### Activity
First find the line with "ios gratuitos, personalizáveis" in the entries below, then set down exactly every line through the line with "religiosas, bem como", that line included.

### Data records
<<<<
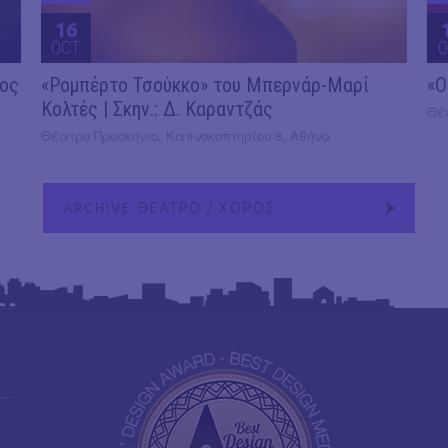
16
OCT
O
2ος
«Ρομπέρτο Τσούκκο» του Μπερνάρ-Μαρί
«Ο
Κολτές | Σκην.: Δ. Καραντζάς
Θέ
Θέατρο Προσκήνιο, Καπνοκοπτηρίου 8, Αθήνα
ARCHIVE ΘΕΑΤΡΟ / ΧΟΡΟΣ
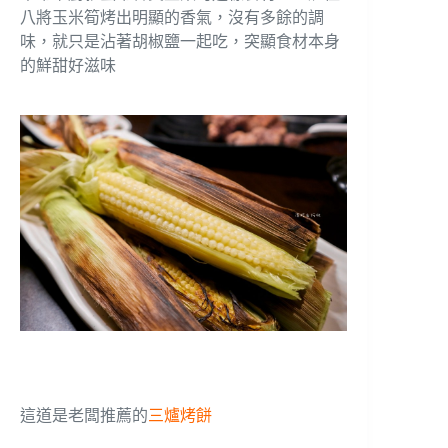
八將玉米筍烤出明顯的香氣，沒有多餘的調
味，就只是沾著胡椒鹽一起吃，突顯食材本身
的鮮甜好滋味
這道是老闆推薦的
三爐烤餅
>>>>
<<<<
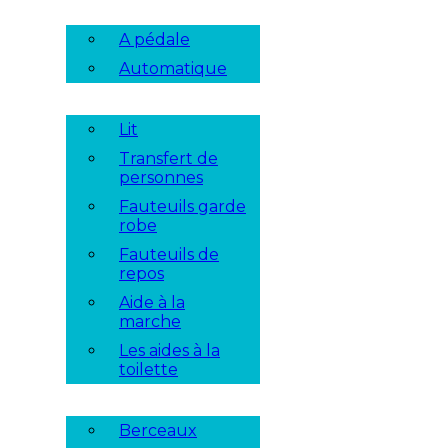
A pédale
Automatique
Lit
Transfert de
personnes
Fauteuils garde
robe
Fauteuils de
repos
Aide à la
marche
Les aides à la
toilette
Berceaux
>>>>
<<<<
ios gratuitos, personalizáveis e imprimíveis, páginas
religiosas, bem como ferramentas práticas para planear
>>>>
### Answer for the task
ios gratuitos, personalizáveis e imprimíveis, páginas
religiosas, bem como ferramentas práticas para planear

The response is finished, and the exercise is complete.